--- WHAT YOU HAVE TO DO ---
Each time a line of the listing holds "Phone", copy that line.

--- EXTRACTED INFORMATION ---
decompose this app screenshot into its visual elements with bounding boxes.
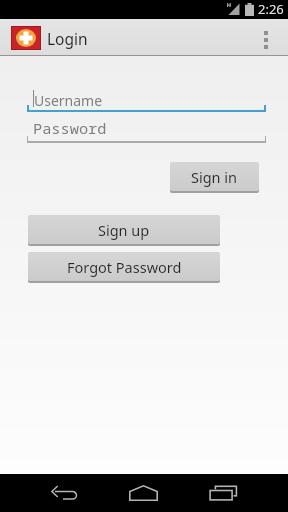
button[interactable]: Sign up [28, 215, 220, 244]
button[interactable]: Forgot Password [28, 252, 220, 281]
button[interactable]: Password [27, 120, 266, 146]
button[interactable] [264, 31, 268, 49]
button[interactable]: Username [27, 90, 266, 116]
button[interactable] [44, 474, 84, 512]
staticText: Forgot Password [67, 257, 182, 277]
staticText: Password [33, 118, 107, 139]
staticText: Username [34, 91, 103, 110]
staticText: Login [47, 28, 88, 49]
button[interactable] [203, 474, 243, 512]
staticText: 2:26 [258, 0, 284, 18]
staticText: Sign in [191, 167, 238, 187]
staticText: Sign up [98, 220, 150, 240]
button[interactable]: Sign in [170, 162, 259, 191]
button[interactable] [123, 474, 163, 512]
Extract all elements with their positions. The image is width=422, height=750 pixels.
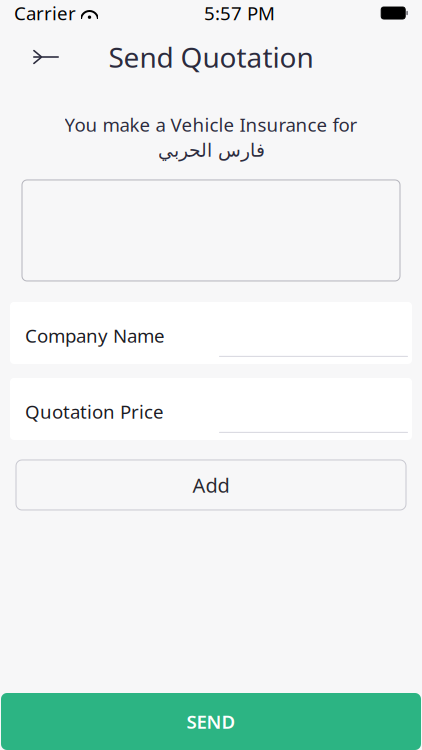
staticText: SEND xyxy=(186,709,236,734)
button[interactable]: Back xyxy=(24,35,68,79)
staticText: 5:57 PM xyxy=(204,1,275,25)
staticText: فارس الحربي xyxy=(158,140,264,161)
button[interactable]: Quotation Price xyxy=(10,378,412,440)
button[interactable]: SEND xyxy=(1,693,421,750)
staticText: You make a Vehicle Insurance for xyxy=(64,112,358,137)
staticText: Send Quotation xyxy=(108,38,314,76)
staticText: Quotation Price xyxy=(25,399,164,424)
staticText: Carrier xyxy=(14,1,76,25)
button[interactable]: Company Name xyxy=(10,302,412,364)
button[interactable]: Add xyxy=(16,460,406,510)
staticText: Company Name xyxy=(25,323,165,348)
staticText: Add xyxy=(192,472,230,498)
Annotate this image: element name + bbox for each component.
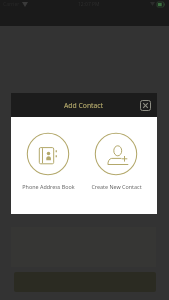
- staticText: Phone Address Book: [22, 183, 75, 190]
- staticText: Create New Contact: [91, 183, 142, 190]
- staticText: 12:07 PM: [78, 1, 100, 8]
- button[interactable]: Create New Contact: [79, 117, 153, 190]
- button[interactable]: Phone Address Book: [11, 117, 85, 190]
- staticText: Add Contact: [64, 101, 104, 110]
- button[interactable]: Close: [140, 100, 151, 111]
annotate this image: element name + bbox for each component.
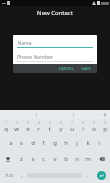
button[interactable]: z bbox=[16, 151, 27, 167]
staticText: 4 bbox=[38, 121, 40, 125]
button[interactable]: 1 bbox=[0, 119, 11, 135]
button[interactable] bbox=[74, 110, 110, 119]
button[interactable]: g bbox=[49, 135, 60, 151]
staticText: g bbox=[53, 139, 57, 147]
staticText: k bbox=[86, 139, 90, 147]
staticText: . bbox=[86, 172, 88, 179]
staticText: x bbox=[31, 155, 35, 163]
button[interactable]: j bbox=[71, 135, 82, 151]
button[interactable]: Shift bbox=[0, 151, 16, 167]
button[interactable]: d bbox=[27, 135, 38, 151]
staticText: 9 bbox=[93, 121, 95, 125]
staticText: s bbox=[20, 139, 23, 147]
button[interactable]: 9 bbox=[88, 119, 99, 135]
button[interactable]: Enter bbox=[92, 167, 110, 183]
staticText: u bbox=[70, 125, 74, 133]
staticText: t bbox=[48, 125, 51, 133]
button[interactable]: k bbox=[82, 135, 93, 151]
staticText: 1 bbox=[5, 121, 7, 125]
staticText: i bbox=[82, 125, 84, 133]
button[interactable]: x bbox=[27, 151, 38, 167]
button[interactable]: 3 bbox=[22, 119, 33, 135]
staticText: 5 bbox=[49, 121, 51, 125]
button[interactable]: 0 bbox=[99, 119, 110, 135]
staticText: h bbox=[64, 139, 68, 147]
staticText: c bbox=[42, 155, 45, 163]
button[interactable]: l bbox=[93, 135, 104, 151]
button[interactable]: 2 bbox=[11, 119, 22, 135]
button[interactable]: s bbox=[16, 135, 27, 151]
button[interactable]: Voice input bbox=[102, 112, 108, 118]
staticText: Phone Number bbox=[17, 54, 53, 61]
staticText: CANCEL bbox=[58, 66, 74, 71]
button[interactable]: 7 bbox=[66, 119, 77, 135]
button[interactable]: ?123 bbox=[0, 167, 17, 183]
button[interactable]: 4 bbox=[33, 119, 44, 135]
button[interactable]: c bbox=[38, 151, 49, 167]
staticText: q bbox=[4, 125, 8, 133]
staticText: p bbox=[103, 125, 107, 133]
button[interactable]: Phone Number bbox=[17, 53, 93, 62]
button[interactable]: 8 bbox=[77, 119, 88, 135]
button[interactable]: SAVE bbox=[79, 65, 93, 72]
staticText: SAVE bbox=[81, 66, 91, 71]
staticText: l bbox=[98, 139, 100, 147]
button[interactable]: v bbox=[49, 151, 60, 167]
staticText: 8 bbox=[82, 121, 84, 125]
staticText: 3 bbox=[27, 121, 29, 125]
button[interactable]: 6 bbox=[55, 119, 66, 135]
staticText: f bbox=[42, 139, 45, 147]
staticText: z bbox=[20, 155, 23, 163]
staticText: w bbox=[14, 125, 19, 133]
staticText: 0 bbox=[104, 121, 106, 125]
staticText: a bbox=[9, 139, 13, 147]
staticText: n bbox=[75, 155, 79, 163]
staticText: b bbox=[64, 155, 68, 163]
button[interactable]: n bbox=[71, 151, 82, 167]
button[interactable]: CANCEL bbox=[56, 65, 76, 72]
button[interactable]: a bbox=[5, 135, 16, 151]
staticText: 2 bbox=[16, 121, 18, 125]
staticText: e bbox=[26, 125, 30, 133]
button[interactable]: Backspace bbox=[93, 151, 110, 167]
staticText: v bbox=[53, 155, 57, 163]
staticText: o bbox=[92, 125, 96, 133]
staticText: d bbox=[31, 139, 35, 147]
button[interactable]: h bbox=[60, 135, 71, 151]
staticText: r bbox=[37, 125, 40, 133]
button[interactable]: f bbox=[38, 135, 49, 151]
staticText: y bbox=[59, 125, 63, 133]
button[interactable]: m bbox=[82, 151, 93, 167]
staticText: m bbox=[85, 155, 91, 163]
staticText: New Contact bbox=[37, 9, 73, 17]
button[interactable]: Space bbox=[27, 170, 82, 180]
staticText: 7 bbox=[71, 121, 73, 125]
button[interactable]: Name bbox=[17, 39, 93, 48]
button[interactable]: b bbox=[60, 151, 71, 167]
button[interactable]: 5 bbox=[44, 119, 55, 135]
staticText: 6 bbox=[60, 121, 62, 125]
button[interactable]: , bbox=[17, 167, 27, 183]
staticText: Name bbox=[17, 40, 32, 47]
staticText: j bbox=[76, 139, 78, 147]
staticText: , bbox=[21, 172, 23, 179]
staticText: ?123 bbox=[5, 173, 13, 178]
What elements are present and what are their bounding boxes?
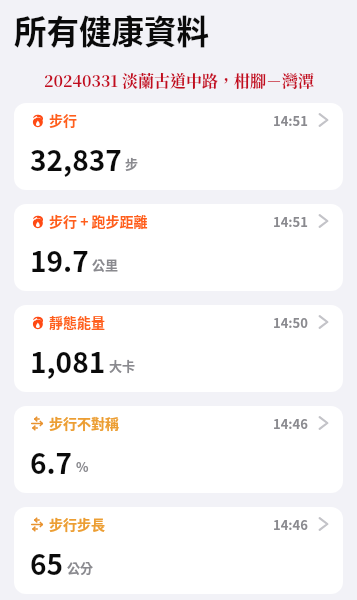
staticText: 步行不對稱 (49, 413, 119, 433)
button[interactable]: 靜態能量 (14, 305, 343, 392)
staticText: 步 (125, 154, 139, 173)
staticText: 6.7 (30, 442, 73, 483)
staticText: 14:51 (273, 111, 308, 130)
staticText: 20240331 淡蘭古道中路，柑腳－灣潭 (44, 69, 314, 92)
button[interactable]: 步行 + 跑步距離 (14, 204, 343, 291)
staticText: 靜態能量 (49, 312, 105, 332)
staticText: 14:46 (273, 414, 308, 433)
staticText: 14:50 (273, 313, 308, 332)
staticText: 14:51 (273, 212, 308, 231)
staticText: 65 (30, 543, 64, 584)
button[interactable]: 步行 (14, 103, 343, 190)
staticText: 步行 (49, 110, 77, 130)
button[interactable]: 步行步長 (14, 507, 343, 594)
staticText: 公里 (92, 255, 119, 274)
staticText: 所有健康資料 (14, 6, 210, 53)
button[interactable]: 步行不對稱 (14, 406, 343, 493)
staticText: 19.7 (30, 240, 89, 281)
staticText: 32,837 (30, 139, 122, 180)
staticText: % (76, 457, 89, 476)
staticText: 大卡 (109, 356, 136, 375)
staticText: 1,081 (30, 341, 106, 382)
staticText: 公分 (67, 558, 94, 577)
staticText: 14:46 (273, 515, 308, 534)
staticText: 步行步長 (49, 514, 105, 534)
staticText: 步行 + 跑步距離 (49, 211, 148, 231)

--- EXERCISE OUTPUT ---
- staticText: Phone Address Book: [22, 183, 75, 190]
- button[interactable]: Phone Address Book: [11, 117, 85, 190]
staticText: Phone Number bbox=[17, 54, 53, 61]
button[interactable]: Phone Number bbox=[17, 53, 93, 62]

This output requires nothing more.